Copyright © 2005 Steve Smith. All rights reserved.

Monday, August 01, 2005

Saint Jude Thaddeus-Apostle and Martyr

Saint Jude Thaddeus

Memorial:28 October (Roman Church); 19 June (Eastern Church)

Patronage: desperate situations; forgotten causes; hospital workers; hospitals; impossible causes; lost causes diocese of Saint Petersburg, Florida

Representation: axe; bearded man holding an oar; boat; boat hook; book; club; square rule; sword; nearly every image depicts him wearing a medallion with a profile of Jesus, and usually with a small flame above his head; often carries a pen or sits at a writing location to make reference to the canonical Epistle.

Saint Jude Thaddeus was one of the Twelve Apostles. He was a a brother of Saint James the Lesser, nephew of Joseph and Mary, and a blood relative of Our Savior, and reputed to look a lot like him. He may have been a fisherman. He preached in Judea, Syria, Mesopotamia, and Persia with Saint Simon. He wrote an Epistle (letter) which is in the New Testament.

He is the patron of lost or desperate causes, and several reasons are given for this patronage. The first, is that early Christians often confused him with the traitor Judas, and as a result of the confusion between the names, never prayed to him, and devotion to him became something of a lost cause. The second comes from his Epistle where he stressed that the faithful should persevere in the harsh and desperate environment faced by Christians in those times.
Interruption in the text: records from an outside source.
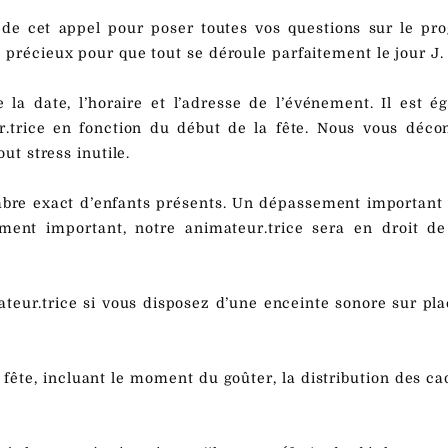
 de cet appel pour poser toutes vos questions sur le p
 précieux pour que tout se déroule parfaitement le jour J.
 la date, l’horaire et l’adresse de l’événement. Il est é
r.trice en fonction du début de la fête. Nous vous décon
ut stress inutile.
bre exact d’enfants présents. Un dépassement important 
ment important, notre animateur.trice sera en droit de
teur.trice si vous disposez d’une enceinte sonore sur pla
fête, incluant le moment du goûter, la distribution des ca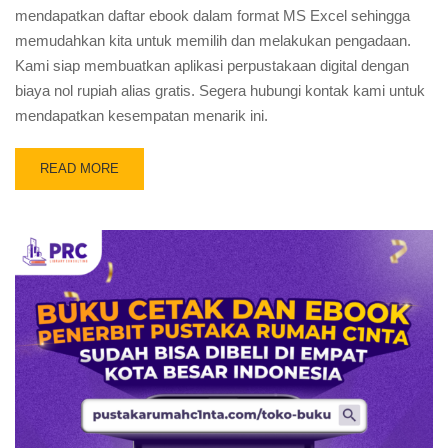
mendapatkan daftar ebook dalam format MS Excel sehingga
memudahkan kita untuk memilih dan melakukan pengadaan.
Kami siap membuatkan aplikasi perpustakaan digital dengan
biaya nol rupiah alias gratis. Segera hubungi kontak kami untuk
mendapatkan kesempatan menarik ini.
READ MORE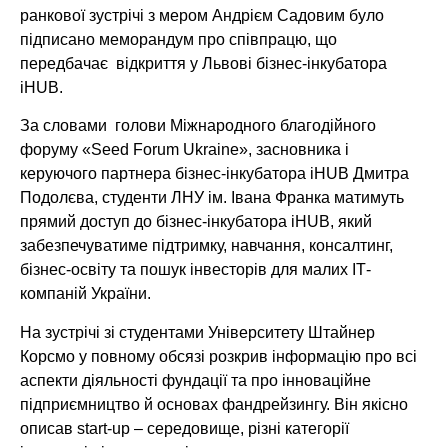
ранкової зустрічі з мером Андрієм Садовим було
підписано меморандум про співпрацю, що
передбачає відкриття у Львові бізнес-інкубатора
iHUB.
За словами голови Міжнародного благодійного
форуму «Seed Forum Ukraine», засновника і
керуючого партнера бізнес-інкубатора iHUB Дмитра
Подолєва, студенти ЛНУ ім. Івана Франка матимуть
прямий доступ до бізнес-інкубатора iHUB, який
забезпечуватиме підтримку, навчання, консалтинг,
бізнес-освіту та пошук інвесторів для малих ІТ-
компаній України.
На зустрічі зі студентами Університету Штайнер
Корсмо у повному обсязі розкрив інформацію про всі
аспекти діяльності фундації та про інноваційне
підприємництво й основах фандрейзингу. Він якісно
описав start-up – середовище, різні категорії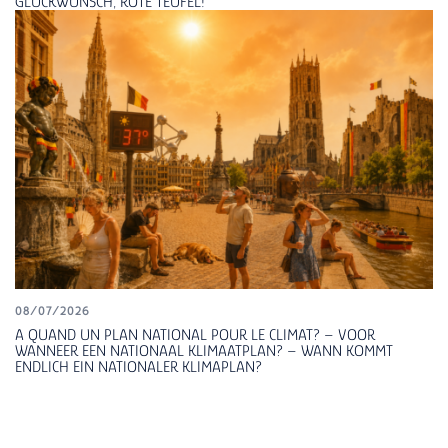
GLÜCKWUNSCH, ROTE TEUFEL!
08/07/2026
A QUAND UN PLAN NATIONAL POUR LE CLIMAT? – VOOR
WANNEER EEN NATIONAAL KLIMAATPLAN? – WANN KOMMT
ENDLICH EIN NATIONALER KLIMAPLAN?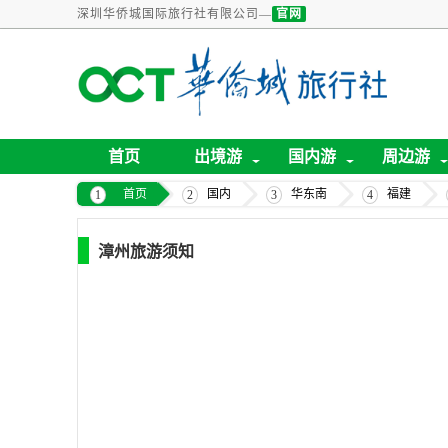
深圳华侨城国际旅行社有限公司—
官网
首页
出境游
国内游
周边游
首页
国内
华东南
福建
漳州旅游须知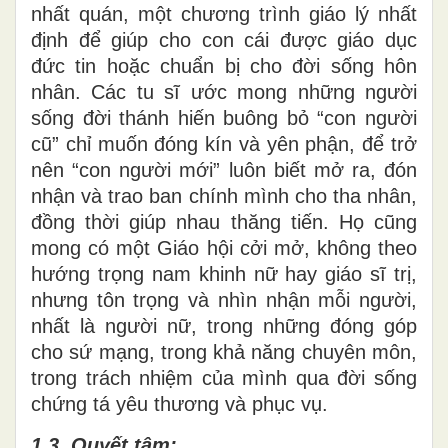
nhất quán, một chương trình giáo lý nhất
định để giúp cho con cái được giáo dục
đức tin hoặc chuẩn bị cho đời sống hôn
nhân. Các tu sĩ ước mong những người
sống đời thánh hiến buông bỏ “con người
cũ” chỉ muốn đóng kín và yên phận, để trở
nên “con người mới” luôn biết mở ra, đón
nhận và trao ban chính mình cho tha nhân,
đồng thời giúp nhau thăng tiến. Họ cũng
mong có một Giáo hội cởi mở, không theo
hướng trọng nam khinh nữ hay giáo sĩ trị,
nhưng tôn trọng và nhìn nhận mỗi người,
nhất là người nữ, trong những đóng góp
cho sứ mạng, trong khả năng chuyên môn,
trong trách nhiệm của mình qua đời sống
chứng tá yêu thương và phục vụ.
1.3. Quyết tâm: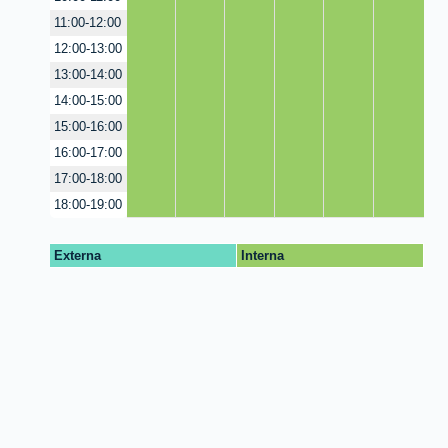
11:00-12:00
12:00-13:00
13:00-14:00
14:00-15:00
15:00-16:00
16:00-17:00
17:00-18:00
18:00-19:00
Externa
Interna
Jude was the one who at the Last Supper, asked the Lord why He would not manifest Himself to the world after His resurrection. Not much more is known of his life. He was martyred in Armenia which was then controlled by the Persians. He was beaten to death with a club, then beheaded postmortem. His relics are at Saint Peter's, Rome, at Rheims, and at Toulouse, France .

Copyright © 2005 Steve Smith. All rights reserved.

Saint Francis of Assisi

Saint Francis of Assisi
Francis was born into a prosperous family of merchants, and like many Fathers Pietro Bernadone, wanted Francis to work for the family business. Pietro wanted so much for Francis to become involved in the cloth business that he was furious when upon returning from France he found out his wife had named their son Giovanni, so he renamed their son Francis after the country that he admired so much, France.

Francis was very popular with his own generation, and enjoyed the excesses which wealth and a position in society can give. Almost everyone loved Francis, for he could be wild and loved to revel in good times, he rarely allowed his thoughts to wonder to God or the Catholic Faith. But Francis was not meant to follow in his fathers footsteps, and after leading a fairly dissolute life, God touched Francis heart with a most tremendous impact.

He spent a year as a war prisoner during a conflict between Assisi and Perugia. There he got a message from God to leave this earthly life. He started to take his religion seriously then. So he gave up everything material that he had, dressed in rough clothes and even begged for his sustenance. He visited hospitals, took care of the sick and preached in the streets.

From 1209 he attracted followers and when he had the papal blessing he started the Franciscan order. In 1224, 2 years before he died, he received the Stigmata in his hands, feet and side. He died on October 4th 1226 in Italy.

This was a man who truly lived the Gospel and we can learn alot from this Saint. He loved all creatures and nature, he took care of the lepers. By doing that he followed Jesus in all that he said and did.